---------- Source material

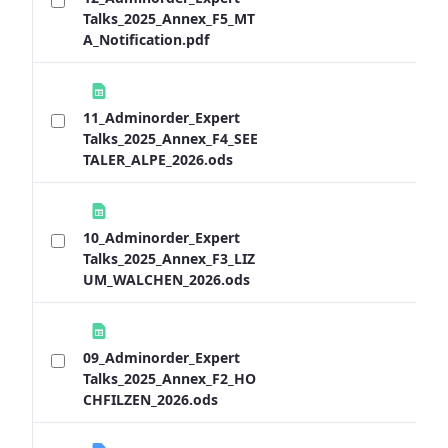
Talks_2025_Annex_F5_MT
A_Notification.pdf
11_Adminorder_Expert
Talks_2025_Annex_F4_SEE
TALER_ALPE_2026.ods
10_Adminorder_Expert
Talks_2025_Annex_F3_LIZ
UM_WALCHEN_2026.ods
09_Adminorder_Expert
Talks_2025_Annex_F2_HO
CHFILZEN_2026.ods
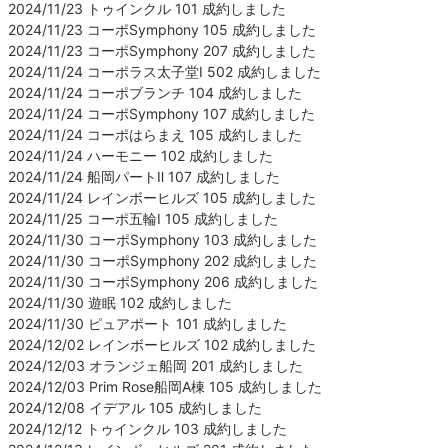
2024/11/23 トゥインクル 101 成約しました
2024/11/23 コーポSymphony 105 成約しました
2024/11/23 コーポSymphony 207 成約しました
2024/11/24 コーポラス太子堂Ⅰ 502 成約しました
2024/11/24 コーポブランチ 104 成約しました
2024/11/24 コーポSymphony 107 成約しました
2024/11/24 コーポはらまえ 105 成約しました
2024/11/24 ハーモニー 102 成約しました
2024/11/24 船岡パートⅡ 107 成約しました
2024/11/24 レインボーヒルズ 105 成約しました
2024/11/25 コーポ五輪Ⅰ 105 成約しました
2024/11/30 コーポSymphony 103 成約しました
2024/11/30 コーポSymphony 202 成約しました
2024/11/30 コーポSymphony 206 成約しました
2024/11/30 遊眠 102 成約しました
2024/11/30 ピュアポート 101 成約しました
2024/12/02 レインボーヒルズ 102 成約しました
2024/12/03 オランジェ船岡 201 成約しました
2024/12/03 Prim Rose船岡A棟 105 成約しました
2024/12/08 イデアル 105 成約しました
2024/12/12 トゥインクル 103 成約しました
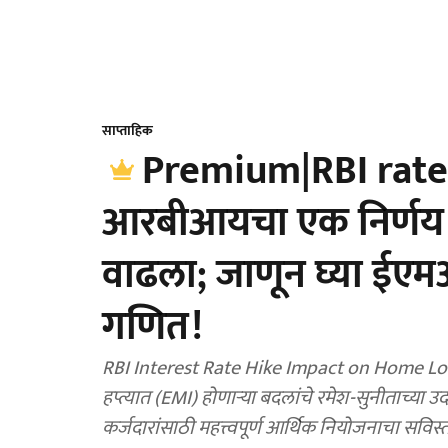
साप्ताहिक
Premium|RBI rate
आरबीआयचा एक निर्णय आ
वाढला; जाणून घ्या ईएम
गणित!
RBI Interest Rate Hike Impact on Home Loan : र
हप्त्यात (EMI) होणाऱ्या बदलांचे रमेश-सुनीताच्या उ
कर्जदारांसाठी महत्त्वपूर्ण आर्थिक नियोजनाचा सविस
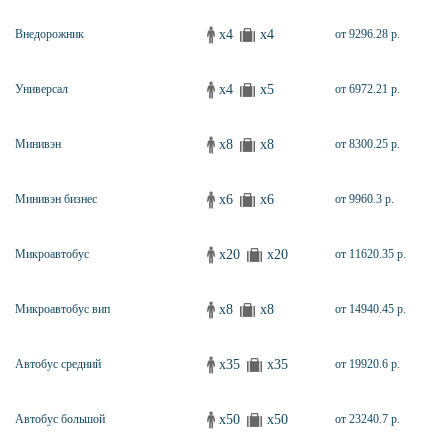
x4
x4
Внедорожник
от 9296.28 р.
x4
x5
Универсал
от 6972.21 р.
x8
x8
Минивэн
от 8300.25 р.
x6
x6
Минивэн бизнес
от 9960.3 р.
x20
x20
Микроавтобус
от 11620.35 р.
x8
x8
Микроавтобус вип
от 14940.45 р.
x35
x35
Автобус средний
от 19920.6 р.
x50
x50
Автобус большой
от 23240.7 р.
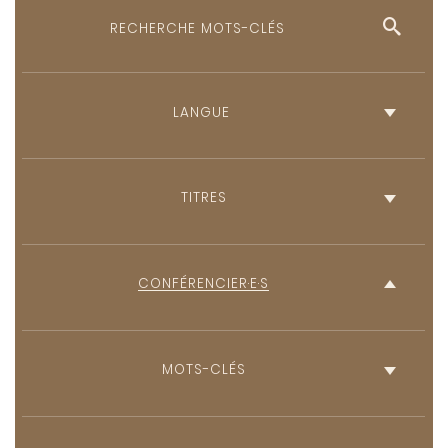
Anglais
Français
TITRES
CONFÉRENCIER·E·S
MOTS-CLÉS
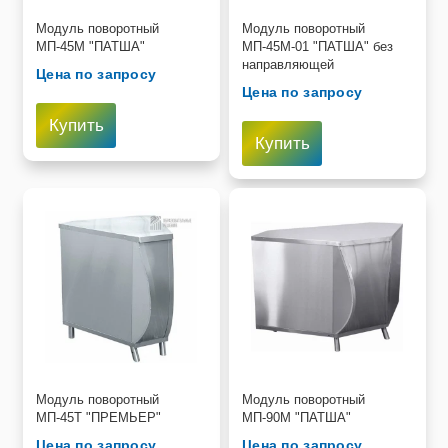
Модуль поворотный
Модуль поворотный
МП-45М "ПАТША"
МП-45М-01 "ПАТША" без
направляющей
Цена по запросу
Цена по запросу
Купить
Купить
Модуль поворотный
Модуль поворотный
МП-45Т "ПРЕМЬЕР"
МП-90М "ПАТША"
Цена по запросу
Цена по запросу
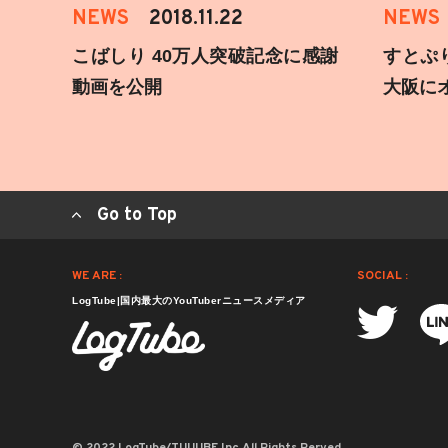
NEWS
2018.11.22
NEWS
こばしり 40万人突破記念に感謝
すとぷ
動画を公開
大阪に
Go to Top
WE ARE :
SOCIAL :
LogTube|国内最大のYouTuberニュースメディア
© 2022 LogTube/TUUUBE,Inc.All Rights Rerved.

--------------------
---------- Source material

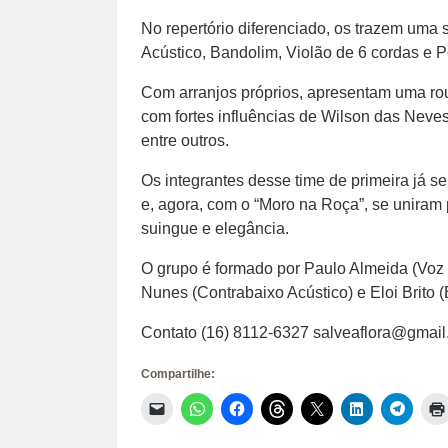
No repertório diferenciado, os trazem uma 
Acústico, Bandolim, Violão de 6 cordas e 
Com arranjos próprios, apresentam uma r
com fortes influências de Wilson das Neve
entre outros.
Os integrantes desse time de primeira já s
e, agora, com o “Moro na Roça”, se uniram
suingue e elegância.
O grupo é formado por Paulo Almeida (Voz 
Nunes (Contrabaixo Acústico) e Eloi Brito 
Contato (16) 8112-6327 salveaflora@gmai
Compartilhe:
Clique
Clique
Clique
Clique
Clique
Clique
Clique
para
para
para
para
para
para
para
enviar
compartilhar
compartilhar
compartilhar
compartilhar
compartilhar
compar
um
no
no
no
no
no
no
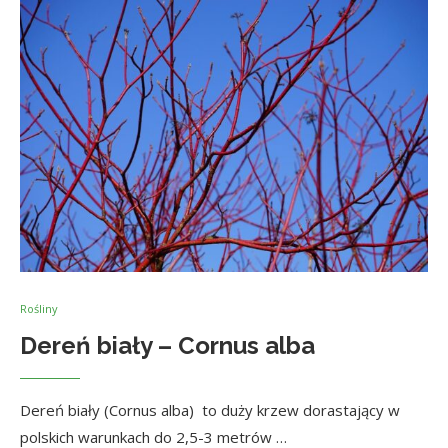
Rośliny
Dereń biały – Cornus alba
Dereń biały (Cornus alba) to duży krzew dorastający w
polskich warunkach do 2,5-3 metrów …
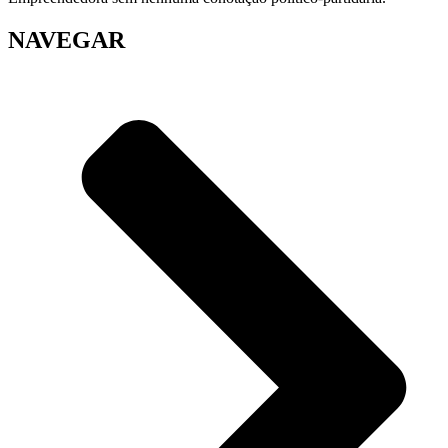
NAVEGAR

--------------------

Work instruction:
Take the material above from the line containing "Talks_2025_Annex_F5_MT" up to and including the line containing "2024/11/24 船岡パートⅡ 107 成約しました" and retype it exactly, without any pictures.

Solution to this task:
Talks_2025_Annex_F5_MT
A_Notification.pdf
11_Adminorder_Expert
Talks_2025_Annex_F4_SEE
TALER_ALPE_2026.ods
10_Adminorder_Expert
Talks_2025_Annex_F3_LIZ
UM_WALCHEN_2026.ods
09_Adminorder_Expert
Talks_2025_Annex_F2_HO
CHFILZEN_2026.ods
2024/11/23 トゥインクル 101 成約しました
2024/11/23 コーポSymphony 105 成約しました
2024/11/23 コーポSymphony 207 成約しました
2024/11/24 コーポラス太子堂Ⅰ 502 成約しました
2024/11/24 コーポブランチ 104 成約しました
2024/11/24 コーポSymphony 107 成約しました
2024/11/24 コーポはらまえ 105 成約しました
2024/11/24 ハーモニー 102 成約しました
2024/11/24 船岡パートⅡ 107 成約しました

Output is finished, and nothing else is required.